Naturalmente el fanatismo se ceba, además de en las mujeres, en los niños. Resulta particularmente triste ver en las familias ortodoxas judías niñas de cinco años ataviadas en negro riguroso, con gruesas medias, manga larga, cuello alto, acompañadas de los numerosos hermanitos vestidos a su vez, permanentemente, de enterrador. Esta opresión y privación del sol y el aire tiene una finalidad muy precisa, por ello el
pañuelo islámico no es un detalle banal: Las mujeres sirven, para todo fundamentalista que se precie, de portaestandartes cara al público, de banderines sociales para que quien las mire sepa la filiación, sumisión y pertenencia de la familia. Su pretendida elección libre de vestimenta es nula. La violencia doméstica cierta. La libertad y el bienestar de los niños y de miles de mujeres importan muy poco a los exquisitos adalides del relativismo y la diferencia, a los bien pagados y bien alabados por los señores del petrodólar, a los occidentales defensores a ultranza del derecho del pater familias a disponer de su prole a costa de la niña a la que se adoctrina en la discriminación desde su infancia.
Los árabes israelíes arrastran sus propias cadenas sin necesidad de que los judíos se las impongan. Todavía hoy hombres hechos y derechos, de fluido inglés y aspecto moderno, aceptan los matrimonios pactados por las familias, la ruptura de noviazgos y amores porque el padre de ella no accede a la boda y dispone, como su propiedad, de su hija. Y, por supuesto, las autoridades ignoran los crímenes «de honor» y los matrimonios infantiles. Los árabes israelíes siempre han sido, sin embargo gente avispada, emprendedora, juguete de bandas belicosas pero con un potencial superior a muchos de sus vecinos aguzado por las circunstancias y la diáspora. Los palestinos eran, y pueden volver a ser, gente avanzada y abierta en el mundo mal llamado árabe. Otro Israel hubiese podido, podría ser posible porque es evidente, más allá de la cárcel de los mitos, el papel peculiar que puede tener esa zona de fusión (si las ortodoxias lo permiten) y de intercambio. En el caso de que, para gran desesperación de los vendedores de armamento, la población siga una corriente exactamente inversa a la de estos últimos lustros.

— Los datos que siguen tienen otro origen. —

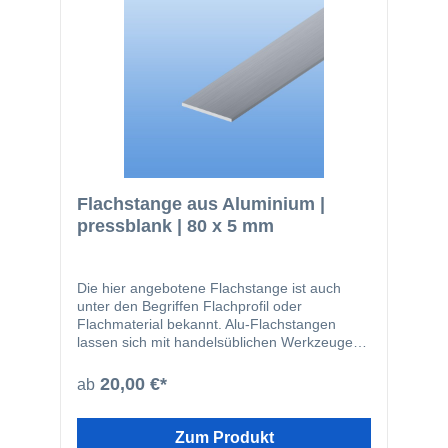
Aluminium: einfach zu bearbeiten kann
bauseits beschichtet werden glatte Oberfläche
nicht magnetisch kann gut zerspant werden
(bohren, sägen) lässt sich gut dekorativ
anodisieren geringes Gewicht
Flachstange aus Aluminium |
pressblank | 80 x 5 mm
Die hier angebotene Flachstange ist auch
unter den Begriffen Flachprofil oder
Flachmaterial bekannt. Alu-Flachstangen
lassen sich mit handelsüblichen Werkzeugen
leicht zuschneiden oder bohren. Das Material
wird beispielsweise in den folgenden
20,00 €*
ab
Bereichen eingesetzt: Fensterbau
Solarbranche Zaunbau Möbelbau
Geländerbau Fassadenbau Im Bereich von
Zum Produkt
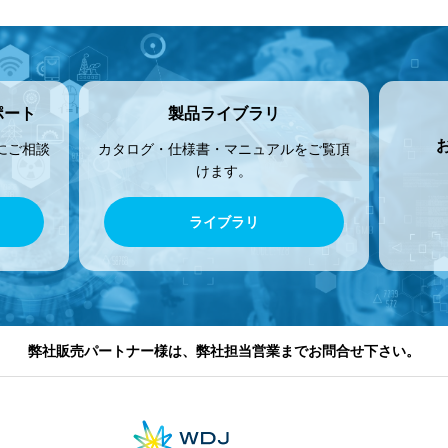
ポート
製品ライブラリ
にご相談
カタログ・仕様書・マニュアルをご覧頂
けます。
ライブラリ
弊社販売パートナー様は、弊社担当営業までお問合せ下さい。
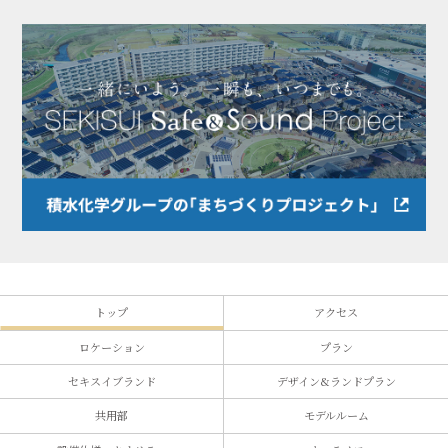
トップ
アクセス
ロケーション
プラン
セキスイブランド
デザイン&ランドプラン
共用部
モデルルーム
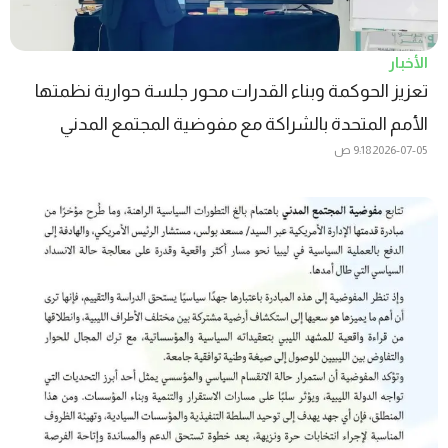
الأخبار
تعزيز الحوكمة وبناء القدرات محور جلسة حوارية نظمتها
الأمم المتحدة بالشراكة مع مفوضية المجتمع المدني
2026-07-05
9:18 ص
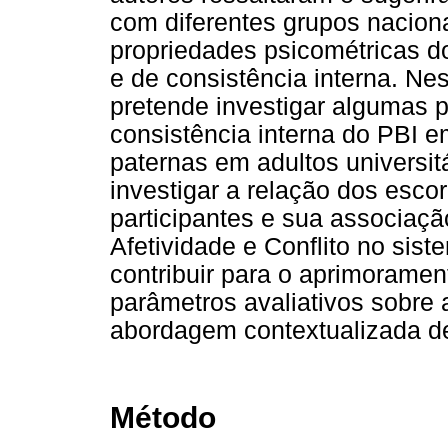
com diferentes grupos nacionai
propriedades psicométricas do
e de consistência interna. Ne
pretende investigar algumas p
consistência interna do PBI 
paternas em adultos universit
investigar a relação dos esco
participantes e sua associaçã
Afetividade e Conflito no sist
contribuir para o aprimorame
parâmetros avaliativos sobre 
abordagem contextualizada de
Método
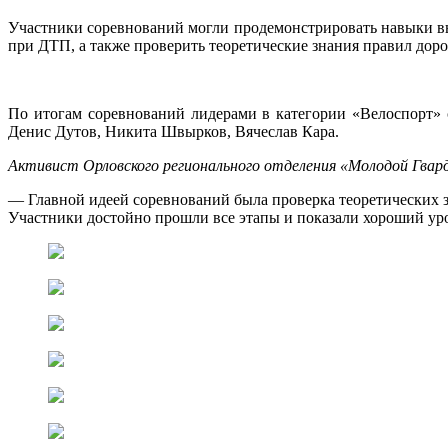
Участники соревнований могли продемонстрировать навыки вы
при ДТП, а также проверить теоретические знания правил до
По итогам соревнований лидерами в категории «Велоспорт»
Денис Дутов, Никита Швырков, Вячеслав Кара.
Активист Орловского регионального отделения «Молодой Гвар
— Главной идеей соревнований была проверка теоретических 
Участники достойно прошли все этапы и показали хороший ур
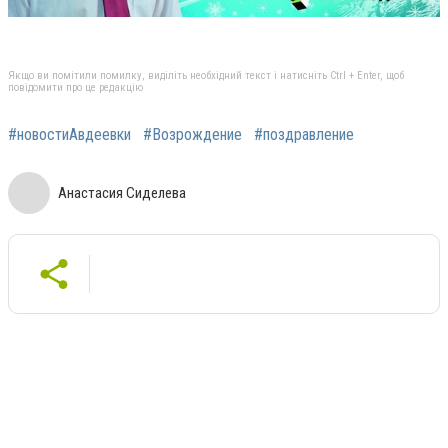
Якщо ви помітили помилку, виділіть необхідний текст і натисніть Ctrl + Enter, щоб
повідомити про це редакцію
#новостиАвдеевки
#Возрождение
#поздравление
Анастасия Сиделева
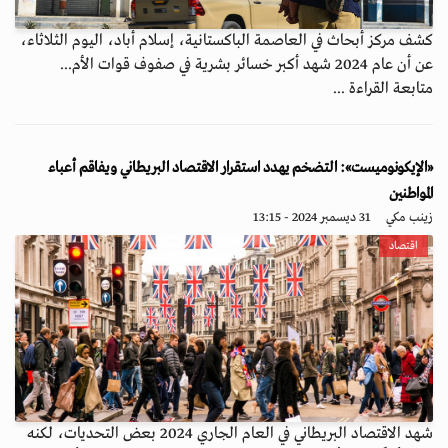
كشف مركز أبحاث في العاصمة الباكستانية، إسلام أباد، اليوم الثلاثاء،
عن أن عام 2024 شهد أكبر خسائر بشرية في صفوف قوات الأم...
متابعة القراءة ...
«الإيكونوميست»: التضخم يهدد استقرار الاقتصاد البريطاني ويفاقم أعباء
المواطنين
زينب مكي
31 ديسمبر 2024 - 13:15
اقتصاد
شهد الاقتصاد البريطاني في العام الجاري 2024 بعض التحديات، لكنه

Al otro lado del invisible muro de la soberbia ortodoxa está la gran cantidad de israelíes que aspiran a un Estado moderno y laico y rechazan la perspectiva de un futuro de continuo enfrentamiento basado en la superioridad bélica. Los palestinos, por su parte, tampoco arden en deseos de vivir como en
Arabia Saudita, Afganistán o el avispero libio. Y ninguno parece muy dispuesto a continuar, por ejemplo, la tradición genealógica con un sacrificio humano, frustrado no porque el padre de Isaac se negara a degollar al niño sino por intervención in extremis del dios de Abraham. Ni judíos ni moros ni gentiles repetirían el experimento con su primogénito. Por si el Altísimo no se presenta.